INSTRUCTIONS FOR THE TASK -
The required result is a copy of each line below in which "conjunto" appears.

───── EXTRACTED INFORMATION

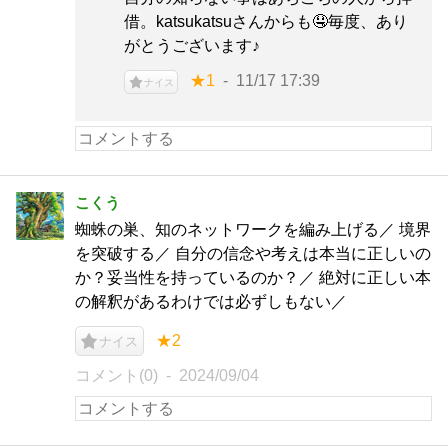
借。katsukatsuさんからも🤤毎度、あり
がとうございます♪
★1
11/17 17:39
ナイス
こくう
蜘蛛の巣、知のネットワークを編み上げる／ 境界
を突破する／ 自分の信念や考えは本当に正しいの
か？妥当性を持っているのか？／ 絶対に正しい本
の解釈があるわけでは必ずしもない／
★2
ナイス
コメント(0)
2024/09/04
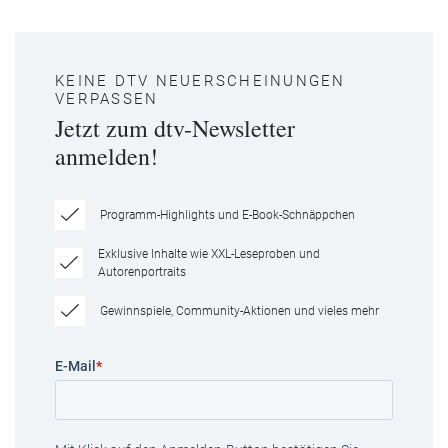
KEINE DTV NEUERSCHEINUNGEN
VERPASSEN
Jetzt zum dtv-Newsletter
anmelden!
Programm-Highlights und E-Book-Schnäppchen
Exklusive Inhalte wie XXL-Leseproben und
Autorenportraits
Gewinnspiele, Community-Aktionen und vieles mehr
E-Mail
*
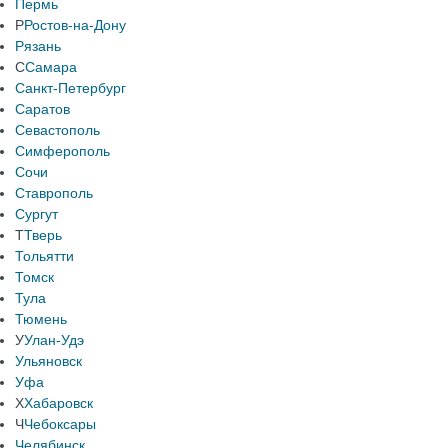
Пермь
Р
Ростов-на-Дону
Рязань
С
Самара
Санкт-Петербург
Саратов
Севастополь
Симферополь
Сочи
Ставрополь
Сургут
Т
Тверь
Тольятти
Томск
Тула
Тюмень
У
Улан-Удэ
Ульяновск
Уфа
Х
Хабаровск
Ч
Чебоксары
Челябинск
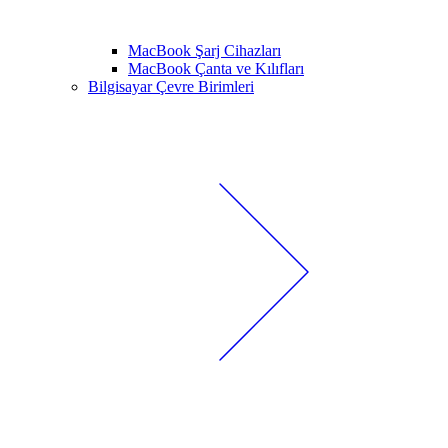
MacBook Şarj Cihazları
MacBook Çanta ve Kılıfları
Bilgisayar Çevre Birimleri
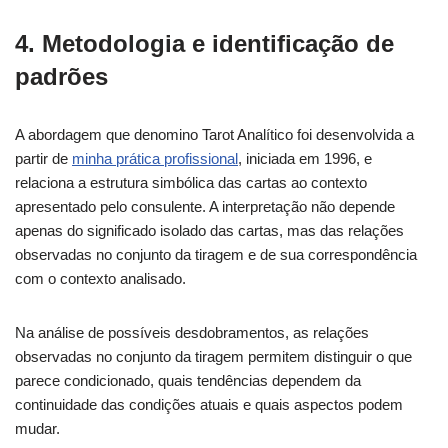
4. Metodologia e identificação de
padrões
A abordagem que denomino Tarot Analítico foi desenvolvida a
partir de
minha prática profissional
, iniciada em 1996, e
relaciona a estrutura simbólica das cartas ao contexto
apresentado pelo consulente. A interpretação não depende
apenas do significado isolado das cartas, mas das relações
observadas no conjunto da tiragem e de sua correspondência
com o contexto analisado.
Na análise de possíveis desdobramentos, as relações
observadas no conjunto da tiragem permitem distinguir o que
parece condicionado, quais tendências dependem da
continuidade das condições atuais e quais aspectos podem
mudar.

──────────

OUTPUT FOR THIS EXERCISE -
observadas no conjunto da tiragem e de sua correspondência
observadas no conjunto da tiragem permitem distinguir o que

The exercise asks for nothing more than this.